====== Exercise materials

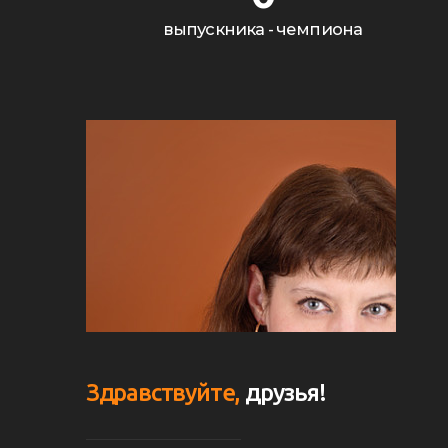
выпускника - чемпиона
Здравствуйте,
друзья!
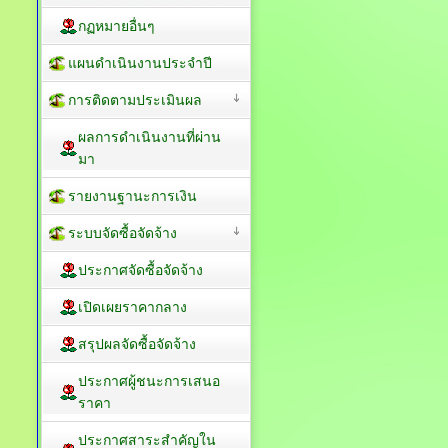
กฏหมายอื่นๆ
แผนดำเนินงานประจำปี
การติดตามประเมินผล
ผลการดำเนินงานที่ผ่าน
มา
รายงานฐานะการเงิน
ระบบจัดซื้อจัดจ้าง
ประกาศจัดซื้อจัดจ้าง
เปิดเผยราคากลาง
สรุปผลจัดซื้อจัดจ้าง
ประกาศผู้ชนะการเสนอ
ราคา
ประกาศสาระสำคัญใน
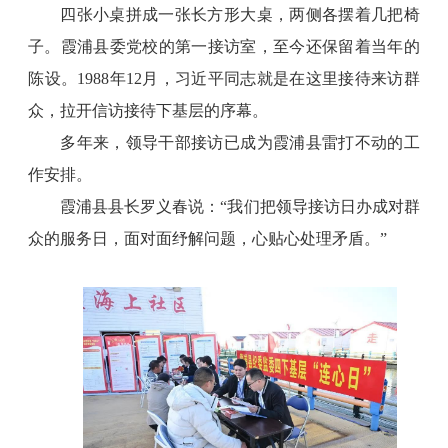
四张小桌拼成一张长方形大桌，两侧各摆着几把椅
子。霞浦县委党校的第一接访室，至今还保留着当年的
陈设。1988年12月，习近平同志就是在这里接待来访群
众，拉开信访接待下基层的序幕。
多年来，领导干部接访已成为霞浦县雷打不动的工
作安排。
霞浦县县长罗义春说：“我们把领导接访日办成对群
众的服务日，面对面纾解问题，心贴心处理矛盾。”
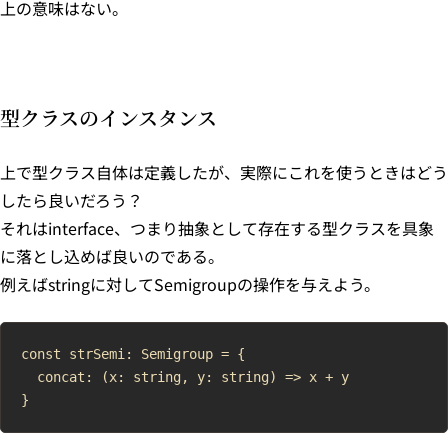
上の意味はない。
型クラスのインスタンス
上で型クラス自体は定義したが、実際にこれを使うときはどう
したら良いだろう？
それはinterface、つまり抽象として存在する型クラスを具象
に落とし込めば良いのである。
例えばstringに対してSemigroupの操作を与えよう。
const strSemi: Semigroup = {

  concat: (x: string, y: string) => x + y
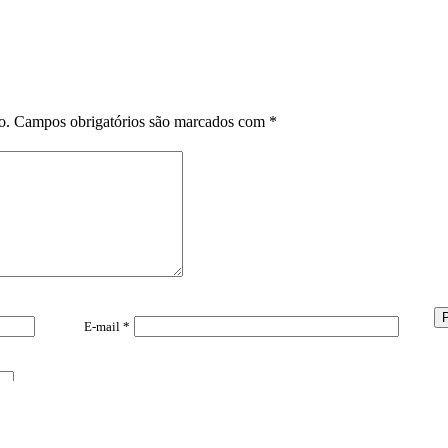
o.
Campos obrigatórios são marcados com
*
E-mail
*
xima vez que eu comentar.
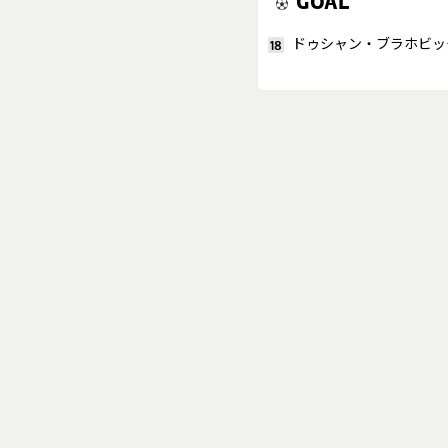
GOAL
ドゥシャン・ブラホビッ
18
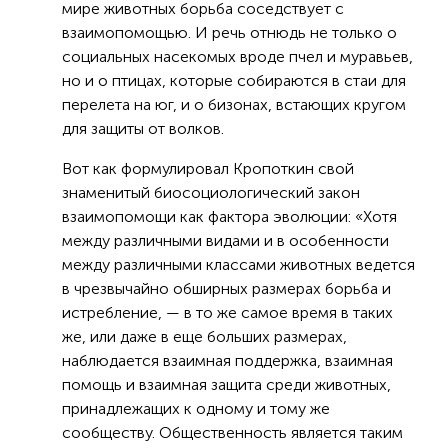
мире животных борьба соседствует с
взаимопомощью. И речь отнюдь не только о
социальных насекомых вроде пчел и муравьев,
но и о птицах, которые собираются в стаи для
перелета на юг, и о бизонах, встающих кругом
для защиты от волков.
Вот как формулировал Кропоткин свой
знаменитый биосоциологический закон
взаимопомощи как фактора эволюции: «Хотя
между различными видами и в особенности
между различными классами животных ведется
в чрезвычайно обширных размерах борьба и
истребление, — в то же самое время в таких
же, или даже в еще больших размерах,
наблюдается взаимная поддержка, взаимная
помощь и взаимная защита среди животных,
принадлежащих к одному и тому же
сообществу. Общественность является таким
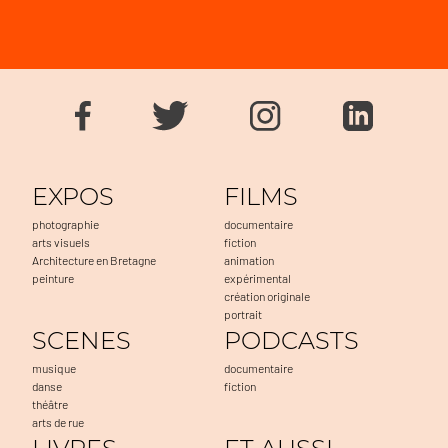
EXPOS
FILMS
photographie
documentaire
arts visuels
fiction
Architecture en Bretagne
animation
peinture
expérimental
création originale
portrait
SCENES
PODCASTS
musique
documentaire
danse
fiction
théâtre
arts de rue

============

## Exercise requirements
Please output exactly the lines of the data above, from its first line through the line with "Вот как формулировал Кропоткин свой", and nothing else; drop the pictures.

## Written response
выпускника - чемпиона
Здравствуйте,
друзья!
กฏหมายอื่นๆ
แผนดำเนินงานประจำปี
การติดตามประเมินผล
ผลการดำเนินงานที่ผ่าน
มา
รายงานฐานะการเงิน
ระบบจัดซื้อจัดจ้าง
ประกาศจัดซื้อจัดจ้าง
เปิดเผยราคากลาง
สรุปผลจัดซื้อจัดจ้าง
ประกาศผู้ชนะการเสนอ
ราคา
ประกาศสาระสำคัญใน
四张小桌拼成一张长方形大桌，两侧各摆着几把椅
子。霞浦县委党校的第一接访室，至今还保留着当年的
陈设。1988年12月，习近平同志就是在这里接待来访群
众，拉开信访接待下基层的序幕。
多年来，领导干部接访已成为霞浦县雷打不动的工
作安排。
霞浦县县长罗义春说：“我们把领导接访日办成对群
众的服务日，面对面纾解问题，心贴心处理矛盾。”
上の意味はない。
型クラスのインスタンス
上で型クラス自体は定義したが、実際にこれを使うときはどう
したら良いだろう？
それはinterface、つまり抽象として存在する型クラスを具象
に落とし込めば良いのである。
例えばstringに対してSemigroupの操作を与えよう。
const strSemi: Semigroup = {

  concat: (x: string, y: string) => x + y
o.
Campos obrigatórios são marcados com
*
E-mail
*
xima vez que eu comentar.
GOAL
ドゥシャン・ブラホビッ
18
мире животных борьба соседствует с
взаимопомощью. И речь отнюдь не только о
социальных насекомых вроде пчел и муравьев,
но и о птицах, которые собираются в стаи для
перелета на юг, и о бизонах, встающих кругом
для защиты от волков.
Вот как формулировал Кропоткин свой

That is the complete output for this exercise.